Behind the scenes, a default instance of StringHttpMessageConverter
is used for reading and writing the content, and in order to have it treat the content as UTF-8 encoded text for both the request and the response, you have to explicitly specify that as follows.
class RestUtf8StringPayloadTests {
@Test
void test() throws Exception {
MockMvc mockMvc = standaloneSetup(new PersonController())
// .defaultResponseCharacterEncoding(StandardCharsets.UTF_8)
.build();
mockMvc.perform(post("/person")
.contentType("text/plain;charset=UTF-8")
.accept("text/plain;charset=UTF-8")
.content("Jürgen")
)
.andDo(print())
.andExpect(status().isOk())
.andExpect(content().encoding(StandardCharsets.UTF_8))
.andExpect(content().string("Jürgen"));
}
@RestController
private static class PersonController {
@PostMapping("/person")
String post(@RequestBody String content) {
return content;
}
}
}
As an alternative to specifying .accept("text/plain;charset=UTF-8")
for the POST with MockMvc
, you can specify that the controller method produces text/plain;charset=UTF-8
as in the following modified example.
class RestUtf8StringPayloadTests {
@Test
void test() throws Exception {
standaloneSetup(new PersonController()).build()
.perform(post("/person")
.contentType("text/plain;charset=UTF-8")
.content("Jürgen")
)
.andDo(print())
.andExpect(status().isOk())
.andExpect(content().encoding(StandardCharsets.UTF_8))
.andExpect(content().string("Jürgen"));
}
@RestController
private static class PersonController {
@PostMapping(path = "/person", produces = "text/plain;charset=UTF-8")

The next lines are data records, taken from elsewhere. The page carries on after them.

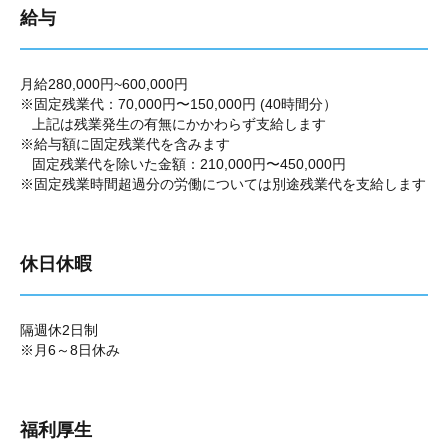
給与
月給280,000円~600,000円
※固定残業代：70,000円〜150,000円 (40時間分）
上記は残業発生の有無にかかわらず支給します
※給与額に固定残業代を含みます
固定残業代を除いた金額：210,000円〜450,000円
※固定残業時間超過分の労働については別途残業代を支給します
休日休暇
隔週休2日制
※月6～8日休み
福利厚生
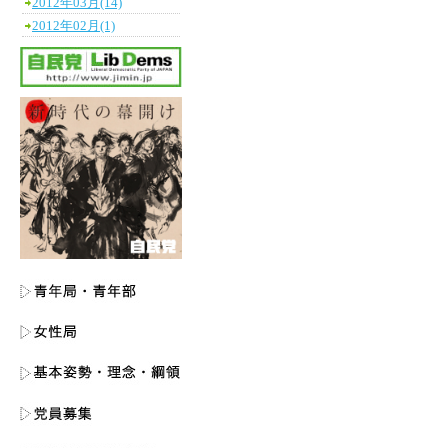
2012年03月(14)
2012年02月(1)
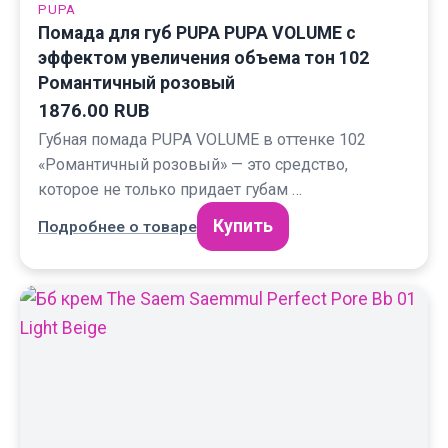
PUPA
Помада для губ PUPA PUPA VOLUME с
эффектом увеличения объема тон 102
Романтичный розовый
1876.00 RUB
Губная помада PUPA VOLUME в оттенке 102
«Романтичный розовый» — это средство,
которое не только придает губам …
Купить
Подробнее о товаре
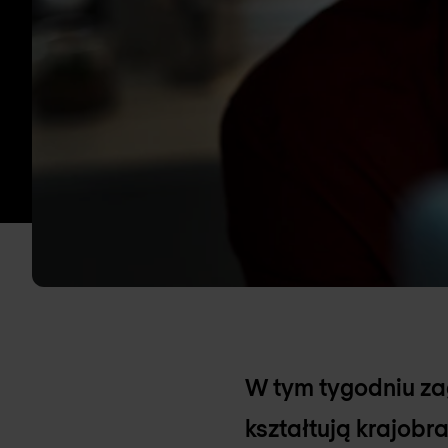
W tym tygodniu za
kształtują krajob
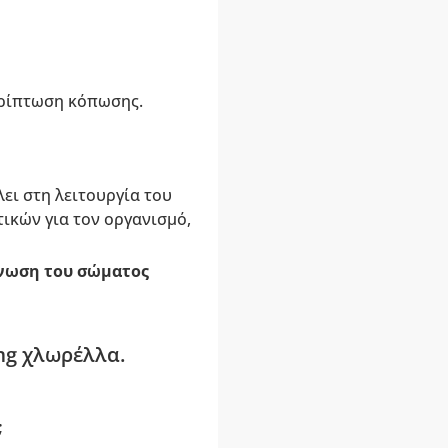
ερίπτωση κόπωσης.
ει στη λειτουργία του
ικών για τον οργανισμό,
νωση του σώματος
 mg χλωρέλλα.
;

String post(@RequestBody String content) {
return content;
}
}
}
⚠️ In both examples above, it is required that you specify not only the character encoding (UTF-8) but also the Content-Type
(text/plain).
I believe this may be the expected behavior for StringHttpMessageConverter
; however, I'll clarify that with @rstoyanchev.
Comment From: sbrannen
Hi @lonre,
I confirmed with @rstoyanchev that this is the expected behavior for StringHttpMessageConverter
.
Specifically, the message converters don't take the character encoding of the response into account and instead rely on the HTTP headers.
That's why you need to specify the content type for the request as well as the content type for the response (either via the Accept
header in the request or via the produces
attribute of @PostMapping
).
Hope that clarifies matters for you.